Data privacy is a major concern when it comes to designing AI systems. This is because the statistical models used in AI are trained on large, previously-labeled datasets—some of which may contain proprietary and/or sensitive data.
Federated learning for collaborative AI model training
With federated learning, multiple stakeholders, both individuals and organizations, can provide access to their datasets to train an AI model. Learning is decentralized and updates to the shared model are aggregated on a central server to be distributed to all contributors. This approach ensures that each contributor’s data remains private.
However, at some point, end users are given access to the AI model trained on the data, raising security issues. A recently-discovered AI security risk—the model inversion attack—could leave training data exposed. A data holder or a bad actor with access to the central server, for example, could potentially reverse engineer the model’s output to determine what the input data was.
Differential privacy for enhanced security
Differential privacy is a technique that prevents bad actors from determining whether specific data (like data that can identify a person) has been used to train the model.
One of the most used differential privacy methods is random noise generation, either by the aggregation server before the model is sent, or by the end user. The downside is decreased model performance and, specifically, less accurate predictions. CEA-List’s research has focused on achieving a better tradeoff between data privacy and AI model accuracy.
Images reconstructed using an inversion attack:
Left: The image reconstructed from the model (left), compared to a copy of the image in the training dataset (right), unknown to the attacker.

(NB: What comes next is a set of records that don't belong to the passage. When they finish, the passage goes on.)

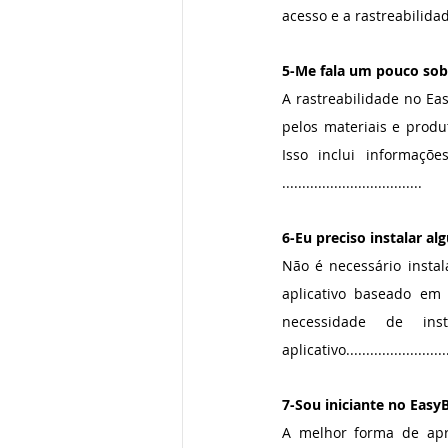
acesso e a rastreabilidade
5-Me fala um pouco sob
A rastreabilidade no Ea
pelos materiais e produ
Isso inclui informaçõ
...................................
6-Eu preciso instalar 
Não é necessário instal
aplicativo baseado em
necessidade de ins
aplicativo..........................
7-Sou iniciante no EasyB
A melhor forma de apre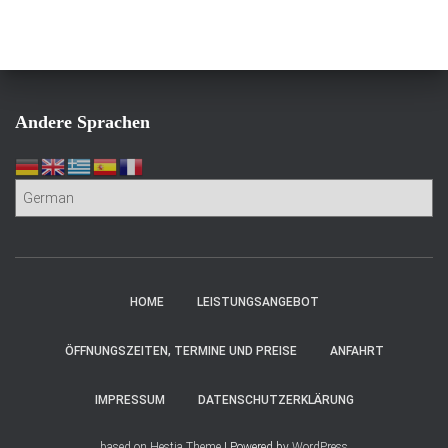
Andere Sprachen
HOME
LEISTUNGSANGEBOT
ÖFFNUNGSZEITEN, TERMINE UND PREISE
ANFAHRT
IMPRESSUM
DATENSCHUTZERKLÄRUNG
based on Hestia Theme
| Powered by
WordPress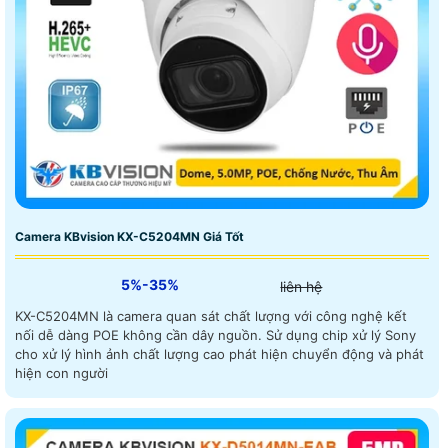
Camera KBvision KX-C5204MN Giá Tốt
5%-35%
liên hệ
KX-C5204MN là camera quan sát chất lượng với công nghệ kết
nối dễ dàng POE không cần dây nguồn. Sử dụng chip xử lý Sony
cho xử lý hình ảnh chất lượng cao phát hiện chuyển động và phát
hiện con người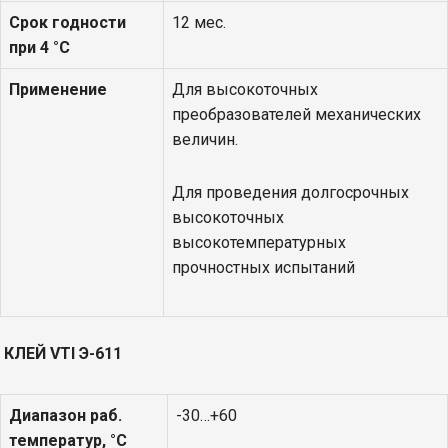
Срок годности
12 мес.
при 4 °С
Применение
Для высокоточных
преобразователей механических
величин.
Для проведения долгосрочных
высокоточных
высокотемпературных
прочностных испытаний
КЛЕЙ
VTI
Э-611
Диапазон раб.
-30…+60
температур, °С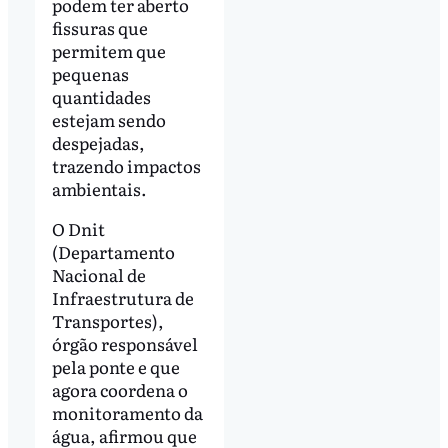
podem ter aberto
fissuras que
permitem que
pequenas
quantidades
estejam sendo
despejadas,
trazendo impactos
ambientais.
O Dnit
(Departamento
Nacional de
Infraestrutura de
Transportes),
órgão responsável
pela ponte e que
agora coordena o
monitoramento da
água, afirmou que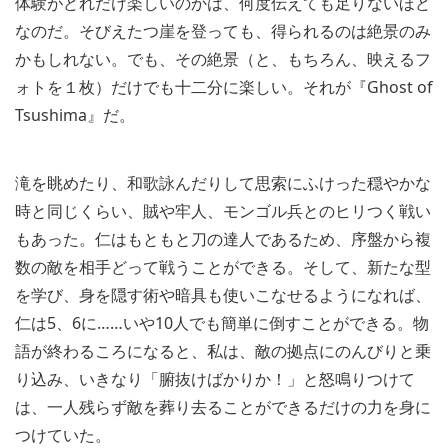
体験がどれだけ楽しいのかは、何度伝えても足りないほど
なのだ。そびえたつ崖を登っても、得られるのは絶景のみ
かもしれない。でも、その絶景（と、もちろん、映えるフ
ォトを１枚）だけでも十二分に楽しい。それが『Ghost of
Tsushima』だ。
滝を眺めたり、和歌詠んだりして思索にふけった穏やかな
時と同じくらい、賊や牢人、モンゴル兵とのヒリつく戦い
もあった。仁はもともと刀の達人であるため、序盤から複
数の敵を相手どって戦うことができる。そして、新たな型
を学び、身を隠す術や暗具も使いこなせるようになれば、
仁は5、6に……いや10人でも簡単に倒すことができる。物
語が終わるころになると、私は、敵の拠点にのんびりと乗
り込み、いきなり「腑抜けばかりか！」と怒鳴りつけて
は、一人残らず敵を葬り去ることができるだけの力を身に
つけていた。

Right: This is a second type of attack that targets the gradients exchanged at each learning iteration. The attacker can very faithfully reconstruct the input data from the gradients, again with no direct knowledge of the original data.
CEA-List’s new federated learning framework, SPEED, improves the privacy-accuracy tradeoff. The research that led to the advance was published in the journal Machine Learning2. In this framework, the end users are not considered trusted agents, and neither is the central server. The framework is based on a voting system. A simplified version of the model is trained on the end user’s private data. The server then sends an unlabeled data instance, and the end user’s simplified model yields an estimated label of the instance, called a vote.
SPEED uses homomorphic encryption to process the votes anonymously. End users encrypt their votes, and the server aggregates them without decrypting them. This means that the server cannot access individual votes. The framework was applied to test models, and performed at the state of the art. For example, SPEED protected the server data without sacrificing model accuracy, something that PATE3, another differential privacy framework, cannot do.
Homomorphic encryption uses approximate algorithms. As their name suggests, these algorithms produce approximate—but not exact—solutions. Quantization must be used to map continuous data into discrete datasets. This process introduces “natural” noise into the data, much like a rounding error. CEA-List researchers recently found theoretical proof that quantization does indeed introduce this noise.
SHIELD is deliberately approximative, thereby reducing the algorithm’s computational burden while still ensuring differential privacy4.
SPEED and SHIELD could find their niches in healthcare, biometrics, and any other market where personal, sensitive, or proprietary data needs to be kept private. The potential is vast.
The solutions developed at CEA-List are already being used to increase the privacy of facial recognition systems, which typically require large training datasets that are often provided by organizations.
“We are now looking to expand into an even broader range of use cases, like cybersecurity, through EU-backed projects. When used together, the techniques we have developed could enable the secure sharing of data signatures, for example. This kind of solution could be extremely useful to public-sector organizations like government agencies that deal with threats daily. But the private sector is also showing increasing interest. We are talking to more and more businesses about how they can seize opportunities to extract value from their sensitive data without compromising on data privacy.”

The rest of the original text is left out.